Reactive Extensions for .Net provides developers a set of functionalities to implement reactive programming models for .Net developers making event handling simpler and expressive using declarative operations. While the key cornerstones of reactive extensions are the IObserver and IObservable interfaces, it is not often you need to implement the interfaces yourself as a developer. The library supports an inbuilt type Subject<T> which implements both the interfaces and supports a host of functions.
Subject is the basic of the different available subjects in the library, there are others too - ReplaySubject<T>, BehaviorSubject<T> and AsyncSubject<T>. It is quite useful to understand the essential differences between them and how you could use them to make better use of the library.
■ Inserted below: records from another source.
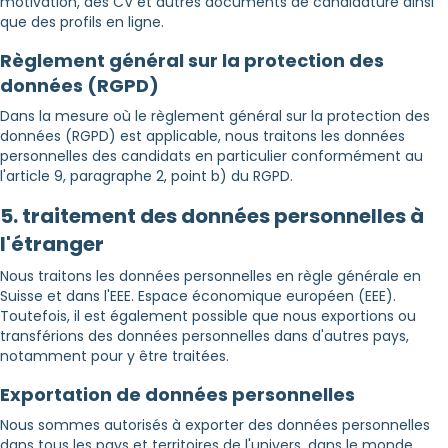
motivation, des CV et autres documents de candidature ainsi
que des profils en ligne.
Règlement général sur la protection des
données (RGPD)
Dans la mesure où le règlement général sur la protection des
données (RGPD) est applicable, nous traitons les données
personnelles des candidats en particulier conformément au
l'article 9, paragraphe 2, point b) du RGPD.
5. traitement des données personnelles à
l'étranger
Nous traitons les données personnelles en règle générale en
Suisse et dans l'EEE. Espace économique européen (EEE).
Toutefois, il est également possible que nous exportions ou
transférions des données personnelles dans d'autres pays,
notamment pour y être traitées.
Exportation de données personnelles
Nous sommes autorisés à exporter des données personnelles
dans tous les pays et territoires de l'univers. dans le monde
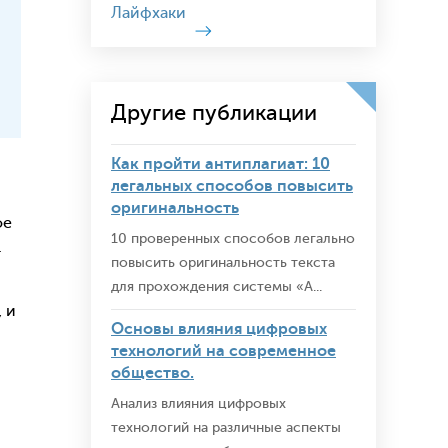
Лайфхаки
Другие публикации
Как пройти антиплагиат: 10
легальных способов повысить
оригинальность
ое
10 проверенных способов легально
.
повысить оригинальность текста
для прохождения системы «А...
 и
Основы влияния цифровых
технологий на современное
общество.
Анализ влияния цифровых
технологий на различные аспекты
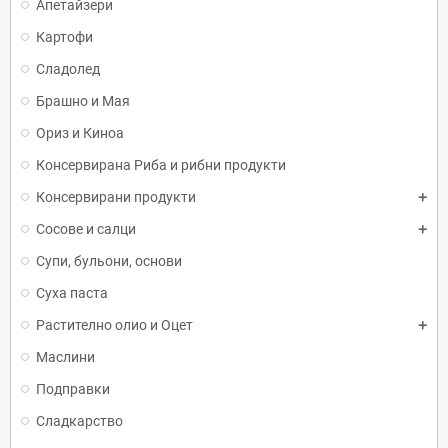
Апетайзери
Картофи
Сладолед
Брашно и Мая
Ориз и Киноа
Консервирана Риба и рибни продукти
Консервирани продукти
Сосове и салци
Супи, бульони, основи
Суха паста
Растително олио и Оцет
Маслини
Подправки
Сладкарство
In this article, we will compare the Subject<T> and its siblings in an attempt to illustrate the differences between their behaviors.
Subject<T>
As mentioned earlier, Subject<T> is the basic of the available subjects and it provides an easy way to work with the library without having to implement the IObservable<T> and IObserver<T> interfaces yourself. A simple demo of the Subject type is shown below.
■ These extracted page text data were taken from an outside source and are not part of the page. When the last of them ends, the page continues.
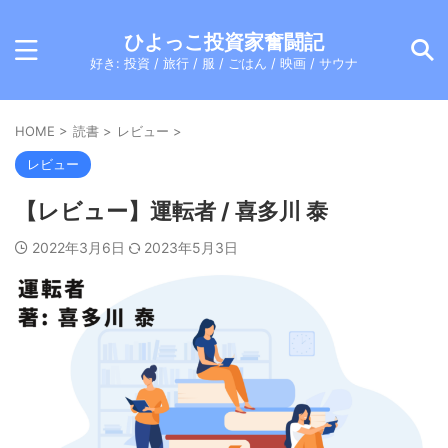
ひよっこ投資家奮闘記
好き: 投資 / 旅行 / 服 / ごはん / 映画 / サウナ
HOME
>
読書
>
レビュー
>
レビュー
【レビュー】運転者 / 喜多川 泰
2022年3月6日
2023年5月3日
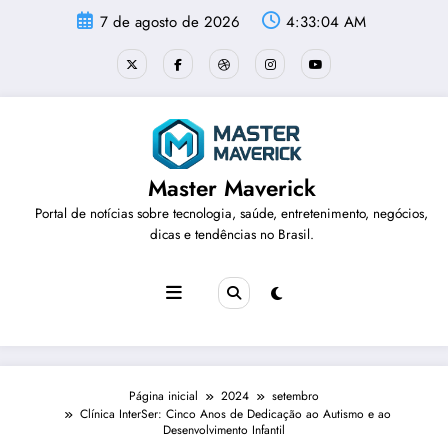
Pular
7 de agosto de 2026
4:33:05 AM
para
o
conteúdo
Master Maverick
Portal de notícias sobre tecnologia, saúde, entretenimento, negócios,
dicas e tendências no Brasil.
Página inicial
2024
setembro
Clínica InterSer: Cinco Anos de Dedicação ao Autismo e ao
Desenvolvimento Infantil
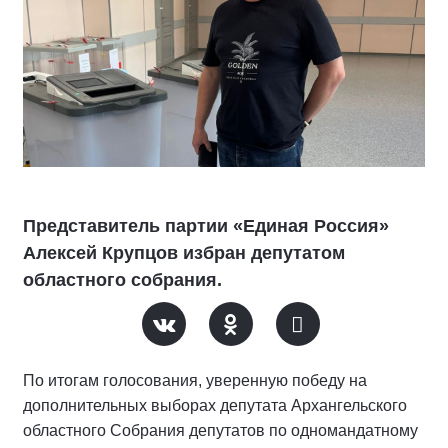
Представитель партии «Единая Россия»
Алексей Крупцов избран депутатом
областного собрания.
По итогам голосования, уверенную победу на
дополнительных выборах депутата Архангельского
областного Собрания депутатов по одномандатному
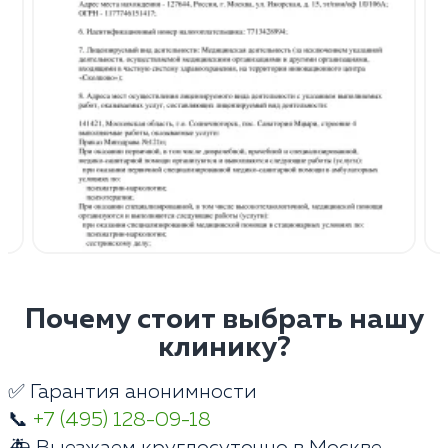
Почему стоит выбрать нашу
клинику?
✅ Гарантия анонимности
📞
+7 (495) 128-09-18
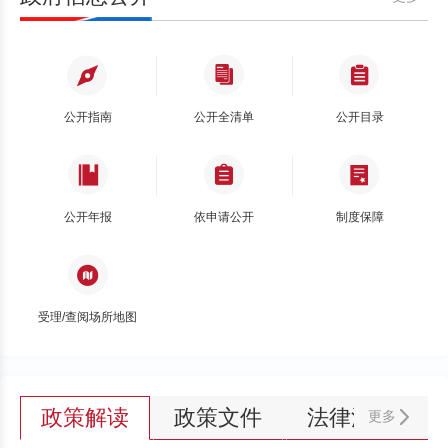
公开指南
公开全清单
公开目录
公开年报
依申请公开
制度保障
受理/查阅场所地图
政策解读
政策文件
法律法规
更多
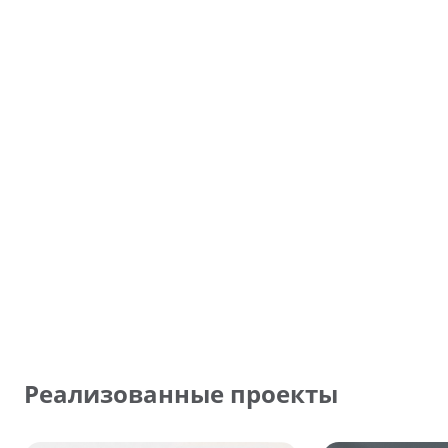
Реализованные проекты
var subject = new Subject<int>();
subject.Subscribe(Console.Write);
subject.OnNext(1);
subject.OnNext(2);
subject.OnNext(3);
subject.OnNext(4);
In the code above, we have created an instance of Subject<T> and since it implements both IObserver<T> and IObserverable<T>, have used the same instance for Subscribe and publishing values to the IObserver. Another important point to note here is how we have used an overload of Subscribe method which accepts an action as input. The action would be executed for each value published, which in this case is to print the number to console.
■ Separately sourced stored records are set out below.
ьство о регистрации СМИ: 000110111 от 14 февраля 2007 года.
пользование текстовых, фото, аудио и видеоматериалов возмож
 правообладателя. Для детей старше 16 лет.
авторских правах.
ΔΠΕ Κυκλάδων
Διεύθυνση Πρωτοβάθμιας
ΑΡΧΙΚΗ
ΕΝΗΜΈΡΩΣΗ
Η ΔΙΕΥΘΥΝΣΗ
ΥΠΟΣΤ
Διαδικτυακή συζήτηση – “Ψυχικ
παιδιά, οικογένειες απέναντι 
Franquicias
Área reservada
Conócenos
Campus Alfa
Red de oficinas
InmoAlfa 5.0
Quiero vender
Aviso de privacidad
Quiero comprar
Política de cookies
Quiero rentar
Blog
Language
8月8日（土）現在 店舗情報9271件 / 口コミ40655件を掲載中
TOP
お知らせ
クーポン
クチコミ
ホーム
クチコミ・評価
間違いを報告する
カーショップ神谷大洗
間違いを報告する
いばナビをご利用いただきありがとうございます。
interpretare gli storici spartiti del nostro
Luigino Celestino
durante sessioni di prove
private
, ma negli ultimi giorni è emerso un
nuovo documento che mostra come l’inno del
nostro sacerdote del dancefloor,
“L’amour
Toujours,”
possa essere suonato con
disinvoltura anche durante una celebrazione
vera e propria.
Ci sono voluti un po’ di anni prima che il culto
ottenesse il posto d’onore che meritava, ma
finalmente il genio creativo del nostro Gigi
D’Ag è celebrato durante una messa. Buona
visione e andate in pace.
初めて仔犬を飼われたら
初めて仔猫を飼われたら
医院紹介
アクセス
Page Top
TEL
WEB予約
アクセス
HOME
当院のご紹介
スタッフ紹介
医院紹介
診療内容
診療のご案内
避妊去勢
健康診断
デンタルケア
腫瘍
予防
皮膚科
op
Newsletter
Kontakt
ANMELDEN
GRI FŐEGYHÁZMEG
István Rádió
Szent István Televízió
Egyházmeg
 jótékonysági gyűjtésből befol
Let us attempt to display the published values and values printed into the console by the IObserver (in this Action<T>) in the following image. This would help us compare the remaining siblings and variations easily.
The first line indicates the published values, while the second line indicates values received by the IObserver. Also, we have added a line to indicate at what point of execution Observer subscribes to the stream of data. This line is indicated by the dotted vertical line.
In the code above, we notice that the observer subscribes to the stream of data before the first value is published. This is illustrated in the image as the subscriber line is placed before the first element. As seen in the output line, this makes no difference (at this point) to the output.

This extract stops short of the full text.